> [Task description]:
How many lines of the data contain "قلوبنا"? Reply with the number alone.

....................

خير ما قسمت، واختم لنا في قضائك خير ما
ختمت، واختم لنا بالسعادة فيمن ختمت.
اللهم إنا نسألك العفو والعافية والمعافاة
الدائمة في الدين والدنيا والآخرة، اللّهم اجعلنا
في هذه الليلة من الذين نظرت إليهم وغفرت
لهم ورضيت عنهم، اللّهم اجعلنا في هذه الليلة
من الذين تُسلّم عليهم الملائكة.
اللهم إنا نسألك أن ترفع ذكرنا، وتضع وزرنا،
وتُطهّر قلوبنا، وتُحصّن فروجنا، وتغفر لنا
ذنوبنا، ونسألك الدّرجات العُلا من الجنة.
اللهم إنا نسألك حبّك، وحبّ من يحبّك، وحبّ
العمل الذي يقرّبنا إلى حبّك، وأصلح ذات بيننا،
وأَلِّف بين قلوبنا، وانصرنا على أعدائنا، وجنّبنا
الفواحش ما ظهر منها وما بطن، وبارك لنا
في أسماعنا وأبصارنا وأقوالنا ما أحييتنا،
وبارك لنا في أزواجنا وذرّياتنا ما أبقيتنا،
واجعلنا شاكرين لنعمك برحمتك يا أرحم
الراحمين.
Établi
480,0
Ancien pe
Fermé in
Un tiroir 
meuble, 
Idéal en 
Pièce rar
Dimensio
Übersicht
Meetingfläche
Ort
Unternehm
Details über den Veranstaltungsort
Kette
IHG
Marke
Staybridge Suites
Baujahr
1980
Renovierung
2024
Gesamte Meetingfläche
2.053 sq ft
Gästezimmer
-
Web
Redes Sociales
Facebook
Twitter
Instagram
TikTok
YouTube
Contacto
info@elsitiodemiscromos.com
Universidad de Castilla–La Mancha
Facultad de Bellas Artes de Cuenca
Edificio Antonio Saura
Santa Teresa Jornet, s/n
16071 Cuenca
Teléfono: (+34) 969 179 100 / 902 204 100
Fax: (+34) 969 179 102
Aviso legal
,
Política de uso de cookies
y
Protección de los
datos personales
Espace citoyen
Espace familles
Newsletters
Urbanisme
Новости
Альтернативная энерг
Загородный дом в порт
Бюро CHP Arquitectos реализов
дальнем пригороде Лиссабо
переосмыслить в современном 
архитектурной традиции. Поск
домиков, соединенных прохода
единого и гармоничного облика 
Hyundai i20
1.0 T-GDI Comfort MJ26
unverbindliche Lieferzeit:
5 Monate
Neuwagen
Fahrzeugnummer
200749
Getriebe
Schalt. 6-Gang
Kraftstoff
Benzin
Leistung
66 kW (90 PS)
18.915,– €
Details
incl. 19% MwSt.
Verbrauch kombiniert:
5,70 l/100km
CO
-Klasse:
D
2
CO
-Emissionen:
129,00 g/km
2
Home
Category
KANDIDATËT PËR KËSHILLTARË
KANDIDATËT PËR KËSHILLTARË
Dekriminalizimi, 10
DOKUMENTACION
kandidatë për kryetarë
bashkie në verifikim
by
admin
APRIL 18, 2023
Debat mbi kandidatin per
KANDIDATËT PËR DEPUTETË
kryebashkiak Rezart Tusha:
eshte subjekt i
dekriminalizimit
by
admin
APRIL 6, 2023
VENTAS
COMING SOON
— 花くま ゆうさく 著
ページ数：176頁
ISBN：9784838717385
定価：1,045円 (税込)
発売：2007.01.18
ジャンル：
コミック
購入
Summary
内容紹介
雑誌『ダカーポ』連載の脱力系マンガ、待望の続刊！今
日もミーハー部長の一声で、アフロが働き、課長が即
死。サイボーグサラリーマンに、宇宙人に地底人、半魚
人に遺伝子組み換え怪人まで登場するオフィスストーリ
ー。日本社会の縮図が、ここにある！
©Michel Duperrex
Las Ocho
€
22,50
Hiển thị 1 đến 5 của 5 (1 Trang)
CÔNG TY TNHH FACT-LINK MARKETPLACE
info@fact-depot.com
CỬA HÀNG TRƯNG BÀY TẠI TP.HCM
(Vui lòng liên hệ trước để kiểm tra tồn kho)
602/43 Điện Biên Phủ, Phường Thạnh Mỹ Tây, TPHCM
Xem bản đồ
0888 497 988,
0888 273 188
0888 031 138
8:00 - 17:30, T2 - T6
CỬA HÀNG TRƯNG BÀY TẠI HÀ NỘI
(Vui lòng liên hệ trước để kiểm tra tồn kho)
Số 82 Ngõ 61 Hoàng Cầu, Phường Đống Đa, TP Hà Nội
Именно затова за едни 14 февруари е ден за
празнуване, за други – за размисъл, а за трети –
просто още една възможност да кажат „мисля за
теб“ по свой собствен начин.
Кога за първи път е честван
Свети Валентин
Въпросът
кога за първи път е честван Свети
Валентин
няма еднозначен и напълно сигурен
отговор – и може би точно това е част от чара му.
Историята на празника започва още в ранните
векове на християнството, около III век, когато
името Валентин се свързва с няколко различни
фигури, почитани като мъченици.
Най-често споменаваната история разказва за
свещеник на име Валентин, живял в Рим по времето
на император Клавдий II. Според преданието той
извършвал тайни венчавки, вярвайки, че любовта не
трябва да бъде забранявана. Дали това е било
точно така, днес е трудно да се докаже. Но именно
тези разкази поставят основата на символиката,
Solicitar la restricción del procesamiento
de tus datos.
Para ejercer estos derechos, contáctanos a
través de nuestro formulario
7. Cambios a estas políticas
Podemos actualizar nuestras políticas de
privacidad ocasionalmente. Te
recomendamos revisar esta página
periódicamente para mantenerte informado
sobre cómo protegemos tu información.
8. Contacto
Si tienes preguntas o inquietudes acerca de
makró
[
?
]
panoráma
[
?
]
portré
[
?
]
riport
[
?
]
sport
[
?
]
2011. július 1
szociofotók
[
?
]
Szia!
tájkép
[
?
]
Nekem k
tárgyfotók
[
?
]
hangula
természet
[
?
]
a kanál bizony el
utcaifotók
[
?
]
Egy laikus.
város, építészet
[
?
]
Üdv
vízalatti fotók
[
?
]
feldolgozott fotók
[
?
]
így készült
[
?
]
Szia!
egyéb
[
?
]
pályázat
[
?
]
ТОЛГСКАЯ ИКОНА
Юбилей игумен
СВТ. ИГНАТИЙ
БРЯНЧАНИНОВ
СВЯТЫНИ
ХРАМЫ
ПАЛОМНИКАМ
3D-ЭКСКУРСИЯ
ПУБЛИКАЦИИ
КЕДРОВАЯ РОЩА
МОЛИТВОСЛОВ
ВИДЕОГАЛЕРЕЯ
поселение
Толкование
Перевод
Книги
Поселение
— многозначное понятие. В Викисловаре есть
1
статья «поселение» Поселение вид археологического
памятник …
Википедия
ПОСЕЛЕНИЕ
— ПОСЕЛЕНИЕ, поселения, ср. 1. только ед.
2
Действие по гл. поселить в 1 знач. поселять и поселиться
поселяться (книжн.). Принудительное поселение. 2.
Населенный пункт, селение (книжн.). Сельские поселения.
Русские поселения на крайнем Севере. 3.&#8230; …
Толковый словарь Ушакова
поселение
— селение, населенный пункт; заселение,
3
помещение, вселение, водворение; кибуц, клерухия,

....................

> [Exercise result]:
2